++++ DATASET ++++

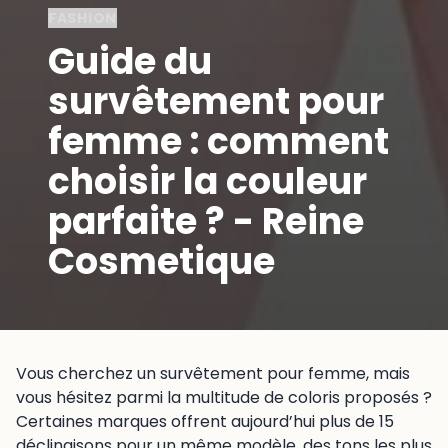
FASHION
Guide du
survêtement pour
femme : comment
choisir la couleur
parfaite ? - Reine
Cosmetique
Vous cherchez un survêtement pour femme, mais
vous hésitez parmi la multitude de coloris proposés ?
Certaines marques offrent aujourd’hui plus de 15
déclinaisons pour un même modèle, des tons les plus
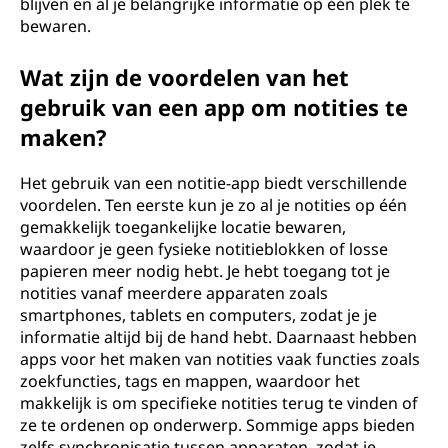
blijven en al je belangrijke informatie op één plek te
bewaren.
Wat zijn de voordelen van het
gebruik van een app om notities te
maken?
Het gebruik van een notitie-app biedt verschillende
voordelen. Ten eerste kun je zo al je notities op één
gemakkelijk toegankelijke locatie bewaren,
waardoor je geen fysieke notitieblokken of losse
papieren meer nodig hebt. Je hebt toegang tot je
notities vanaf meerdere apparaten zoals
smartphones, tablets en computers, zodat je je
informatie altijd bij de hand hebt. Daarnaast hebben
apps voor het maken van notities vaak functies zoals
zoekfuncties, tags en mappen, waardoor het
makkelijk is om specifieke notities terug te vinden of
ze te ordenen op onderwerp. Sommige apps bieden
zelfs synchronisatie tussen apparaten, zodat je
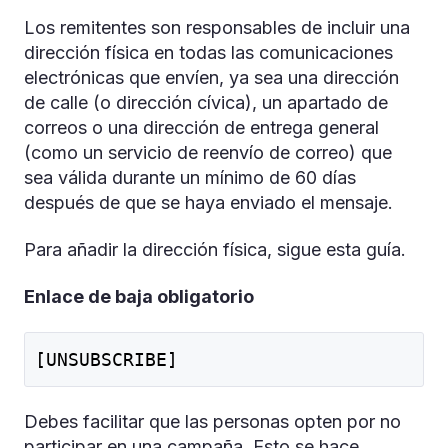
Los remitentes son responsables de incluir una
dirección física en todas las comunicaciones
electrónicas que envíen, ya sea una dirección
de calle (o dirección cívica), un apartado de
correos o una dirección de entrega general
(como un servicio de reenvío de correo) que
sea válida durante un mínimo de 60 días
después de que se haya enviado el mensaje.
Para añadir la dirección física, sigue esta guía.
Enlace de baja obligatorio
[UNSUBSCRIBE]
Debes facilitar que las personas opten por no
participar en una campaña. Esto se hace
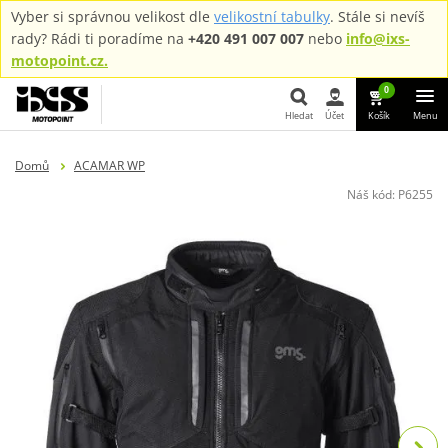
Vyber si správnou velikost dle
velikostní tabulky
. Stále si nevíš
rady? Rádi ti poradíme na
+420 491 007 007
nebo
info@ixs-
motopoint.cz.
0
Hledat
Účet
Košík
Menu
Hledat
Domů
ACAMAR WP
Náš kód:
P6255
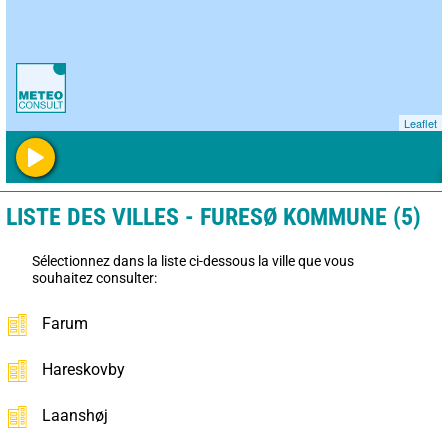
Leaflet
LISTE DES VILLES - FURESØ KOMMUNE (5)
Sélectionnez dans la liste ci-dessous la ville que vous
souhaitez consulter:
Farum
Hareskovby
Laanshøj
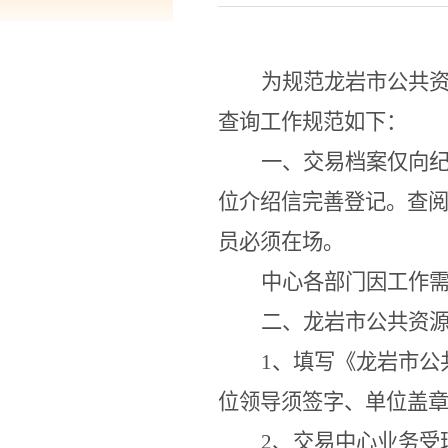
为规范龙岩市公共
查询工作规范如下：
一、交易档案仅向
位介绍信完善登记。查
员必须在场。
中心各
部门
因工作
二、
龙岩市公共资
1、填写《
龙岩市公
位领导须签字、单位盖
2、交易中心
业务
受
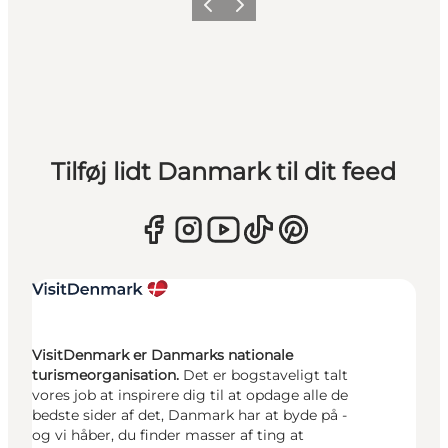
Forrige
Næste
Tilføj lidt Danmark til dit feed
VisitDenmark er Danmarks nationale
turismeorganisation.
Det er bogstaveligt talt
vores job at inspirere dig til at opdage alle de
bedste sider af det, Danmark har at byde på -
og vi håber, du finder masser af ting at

++++
++++ DATASET ++++

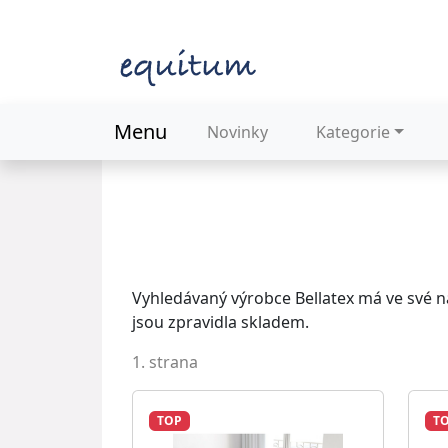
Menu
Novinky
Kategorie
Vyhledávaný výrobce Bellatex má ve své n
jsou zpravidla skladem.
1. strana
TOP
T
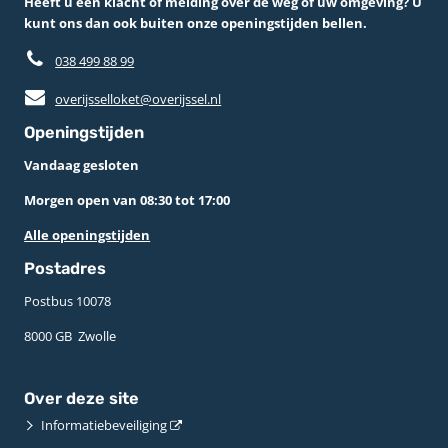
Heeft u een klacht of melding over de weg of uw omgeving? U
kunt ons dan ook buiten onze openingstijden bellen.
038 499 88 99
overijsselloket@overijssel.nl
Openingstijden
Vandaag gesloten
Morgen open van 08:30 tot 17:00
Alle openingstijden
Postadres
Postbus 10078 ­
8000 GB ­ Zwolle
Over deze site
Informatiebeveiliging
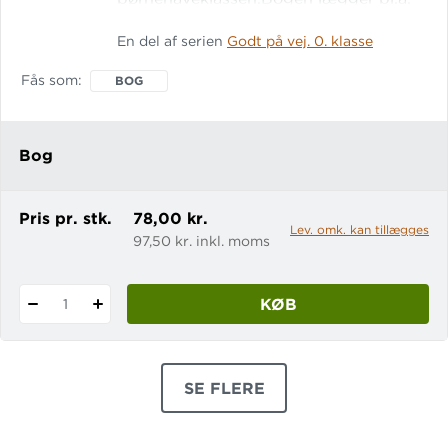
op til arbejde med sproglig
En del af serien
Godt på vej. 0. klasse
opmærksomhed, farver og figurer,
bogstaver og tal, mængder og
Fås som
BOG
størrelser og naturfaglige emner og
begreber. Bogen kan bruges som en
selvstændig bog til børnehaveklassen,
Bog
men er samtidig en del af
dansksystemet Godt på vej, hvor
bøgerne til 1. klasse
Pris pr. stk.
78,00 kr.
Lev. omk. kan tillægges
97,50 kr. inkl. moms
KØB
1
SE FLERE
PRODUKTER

++++

▶ **ACTION ITEM**
From the records above, copy each line in which the string "pour" occurs.

▶ **RESULT FOR THIS TASK**
survêtement pour
Vous cherchez un survêtement pour femme, mais
déclinaisons pour un même modèle, des tons les plus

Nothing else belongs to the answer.